ABOUT THIS EXERCISE: Both the line below containing "desktop machines, but" and the line containing "in a variety", along with every line between them, should be repeated exactly; no other line belongs in the answer.

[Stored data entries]
********************
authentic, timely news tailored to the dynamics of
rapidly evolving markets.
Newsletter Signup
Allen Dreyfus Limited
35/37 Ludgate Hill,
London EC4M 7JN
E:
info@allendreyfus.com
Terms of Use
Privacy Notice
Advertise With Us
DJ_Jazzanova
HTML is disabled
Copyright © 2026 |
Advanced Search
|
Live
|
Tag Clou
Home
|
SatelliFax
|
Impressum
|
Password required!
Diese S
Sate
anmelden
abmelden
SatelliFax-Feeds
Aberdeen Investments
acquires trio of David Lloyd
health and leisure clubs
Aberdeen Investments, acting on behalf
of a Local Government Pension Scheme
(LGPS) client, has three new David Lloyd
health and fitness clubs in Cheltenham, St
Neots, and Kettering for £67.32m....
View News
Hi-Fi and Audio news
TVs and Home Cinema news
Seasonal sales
********************
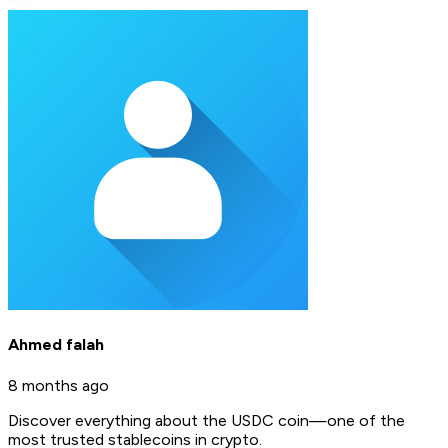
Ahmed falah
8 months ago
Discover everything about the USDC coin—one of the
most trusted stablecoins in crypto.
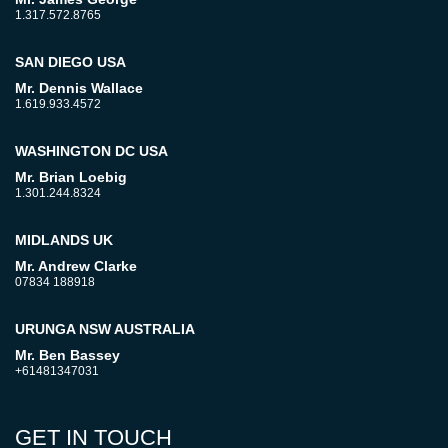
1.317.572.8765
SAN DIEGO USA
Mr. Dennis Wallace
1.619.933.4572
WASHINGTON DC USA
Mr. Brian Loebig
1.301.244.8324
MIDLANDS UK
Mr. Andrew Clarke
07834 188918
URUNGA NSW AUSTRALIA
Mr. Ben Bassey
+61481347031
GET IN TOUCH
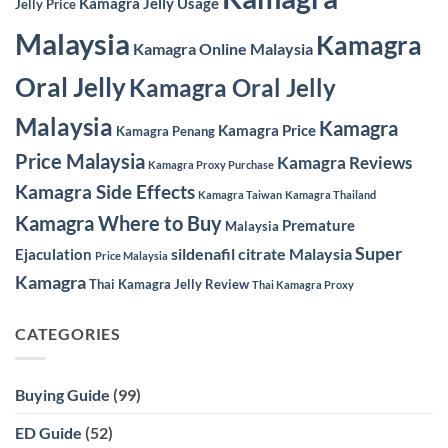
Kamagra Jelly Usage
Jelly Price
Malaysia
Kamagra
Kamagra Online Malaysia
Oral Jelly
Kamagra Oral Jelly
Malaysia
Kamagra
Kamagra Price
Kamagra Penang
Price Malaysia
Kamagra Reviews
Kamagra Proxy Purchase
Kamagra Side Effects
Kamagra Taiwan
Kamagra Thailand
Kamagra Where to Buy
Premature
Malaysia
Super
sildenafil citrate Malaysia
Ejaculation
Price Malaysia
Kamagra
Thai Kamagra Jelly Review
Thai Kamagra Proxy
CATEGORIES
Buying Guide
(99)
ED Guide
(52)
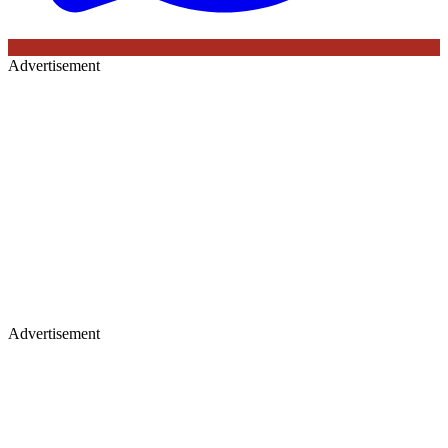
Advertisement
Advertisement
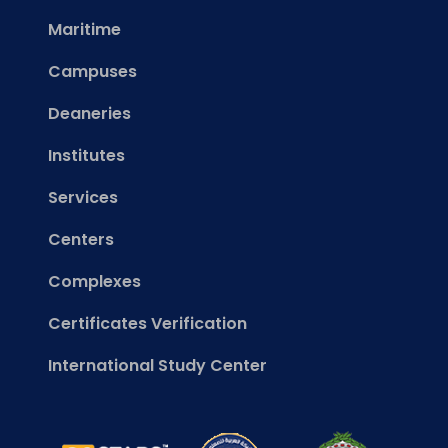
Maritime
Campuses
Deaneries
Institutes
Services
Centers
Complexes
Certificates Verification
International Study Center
********************
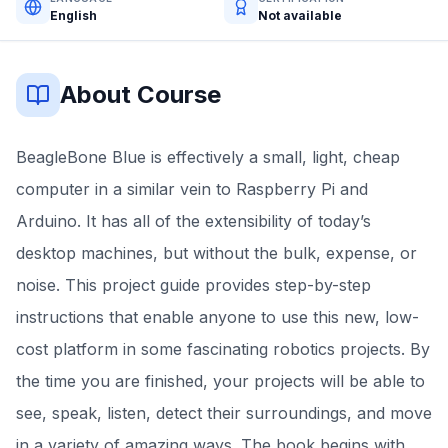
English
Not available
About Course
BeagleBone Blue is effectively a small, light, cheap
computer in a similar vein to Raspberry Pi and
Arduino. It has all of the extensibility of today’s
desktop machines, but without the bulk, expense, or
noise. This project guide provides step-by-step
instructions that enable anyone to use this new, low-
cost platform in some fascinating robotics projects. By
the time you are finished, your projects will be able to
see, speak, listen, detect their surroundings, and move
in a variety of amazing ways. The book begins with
********************
YOUR SOLUTION:
desktop machines, but without the bulk, expense, or
noise. This project guide provides step-by-step
instructions that enable anyone to use this new, low-
cost platform in some fascinating robotics projects. By
the time you are finished, your projects will be able to
see, speak, listen, detect their surroundings, and move
in a variety of amazing ways. The book begins with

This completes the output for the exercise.